▶ Given data

************

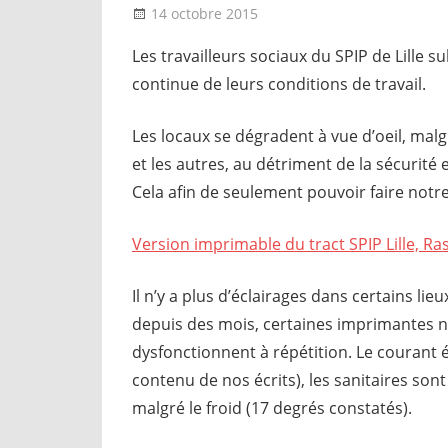
14 octobre 2015
delfabsar
Communiqué local
Les travailleurs sociaux du SPIP de Lille 
continue de leurs conditions de travail.
Les locaux se dégradent à vue d’oeil, mal
et les autres, au détriment de la sécurité 
Cela afin de seulement pouvoir faire notre t
Version imprimable du tract SPIP Lille, Ras 
Il n’y a plus d’éclairages dans certains lie
depuis des mois, certaines imprimantes ne
dysfonctionnent à répétition. Le courant 
contenu de nos écrits), les sanitaires son
malgré le froid (17 degrés constatés).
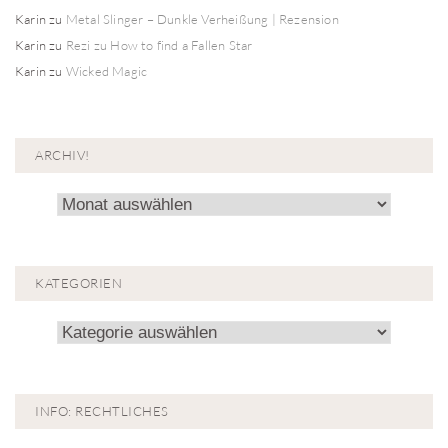
Karin
zu
Metal Slinger – Dunkle Verheißung | Rezension
Karin
zu
Rezi zu How to find a Fallen Star
Karin
zu
Wicked Magic
ARCHIV!
Archiv!
KATEGORIEN
Kategorien
INFO: RECHTLICHES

************

▶ Task description
The material is to be reproduced verbatim, and no picture may appear in the copy.

▶ Output for this task
14 octobre 2015
delfabsar
Communiqué local
Les travailleurs sociaux du SPIP de Lille 
continue de leurs conditions de travail.
Les locaux se dégradent à vue d’oeil, mal
et les autres, au détriment de la sécurité 
Cela afin de seulement pouvoir faire notre t
Version imprimable du tract SPIP Lille, Ras 
Il n’y a plus d’éclairages dans certains lie
depuis des mois, certaines imprimantes ne
dysfonctionnent à répétition. Le courant 
contenu de nos écrits), les sanitaires son
malgré le froid (17 degrés constatés).
Karin
zu
Metal Slinger – Dunkle Verheißung | Rezension
Karin
zu
Rezi zu How to find a Fallen Star
Karin
zu
Wicked Magic
ARCHIV!
Archiv!
KATEGORIEN
Kategorien
INFO: RECHTLICHES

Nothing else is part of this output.